The Candle Maker said slowly, "You might not see it now, but you are taking a terrible risk. Holding that egg exposes us all to a lot of unnecessary danger."

Graham said, "It's just an egg.' The egg shivered, and he became excited, "My egg. I found it! This is the first sweet thing I have ever found." He shook his head, showering everyone with bits of stuff. Briefly, they saw his eyes, small and fiery, then his hair slid back over his face.

The Candle Maker took a different tack, asking conversationally, "What if it is a brown snake?"

Graham shook his hair harder.

The Candle Maker rapped it up a notch, "It could be one of those nasty suckers that jump out at you and go down your throat. Haven't you seen 'Alien'?"

Bruce murmured, "Looks like an emu egg to me."

In a moment of doubt, Graham insisted loudly, "No! It is a dragon egg. I heard the dragon."

One of the listening bikies gave a muffled gasp, and Stang hesitated for a second, growling out a curse at the Candle Maker. Then Stang strode forward. Her Black half-cape fluttered behind her, as she sped to a trot, to meet the threats within the car.
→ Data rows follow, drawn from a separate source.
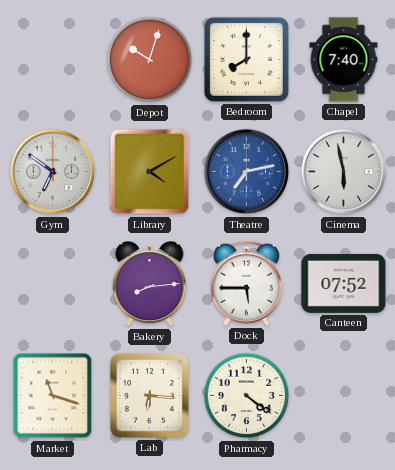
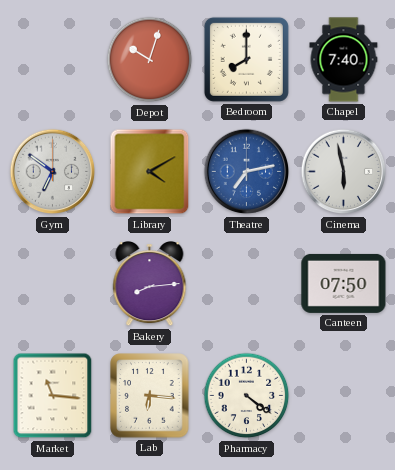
Dock: 5:45 -> none
Canteen: 07:52 -> 07:50
Market: 11:18 -> 11:16
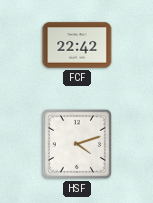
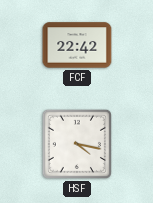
HSF: 4:12 -> 4:17
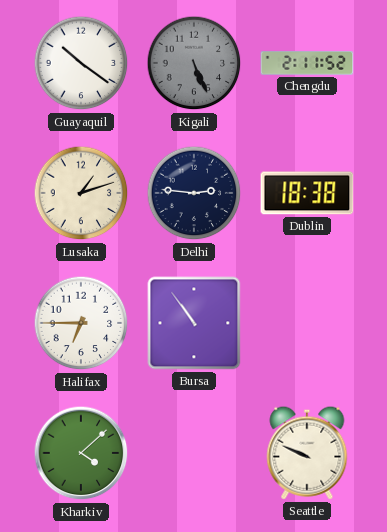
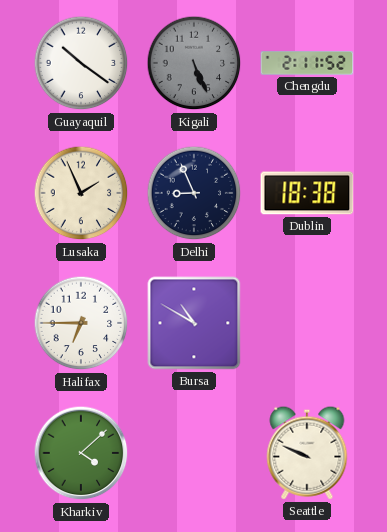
Lusaka: 1:12 -> 1:56
Delhi: 2:46 -> 8:56
Bursa: 10:54 -> 10:50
Stang reached the car and reached for the door handle. Quick as a flash, the Candle Maker reached over Graham and locked the car door. Then she gripped the sword with renewed vigor and gave another heave. Stang shook her head, braced herself and ripped the back door off its hinges.

Stang probably had another life and a different name once. But no-one could remember from where she had come. As for her real name, everyone forgot it on account of a disagreement she had had with the former head of the outlaw motorbike pack. After the disagreement, she had cleaned up the rest of them. Those who could not run away were made to wash and clean the clubhouse till it sparkled like bikes. Then she went and bought them all a better class of brewed beer and a scrabble board, and they spent the next couple of day making up stories about the events that everyone could live with. None of them dared tell her about her new name. 

For the second time that day, Graham shook the hair out of his eyes and tried to scramble over the Candle Maker and her sword to the other side of the car.

The Candle Maker looked at Stang with a far-away look in her eyes and twitched her nose. With a puff, she turned into a mouse and raced out of the car. Graham stopped scrambling, looked over his shoulder at the little mouse and a dreamy look came into his eyes. He said, “Can I keep…”

Stang lifted her boot (black leather with the metal painted in matching black metallic paint with little black stars) and brought it down hard where the little mouse had been running. Dust rose from the ground around her boot.

Graham looked at Stang in disbelief. 

He asked in a little voice, holding the egg close to his heart, “You don’t like mice?”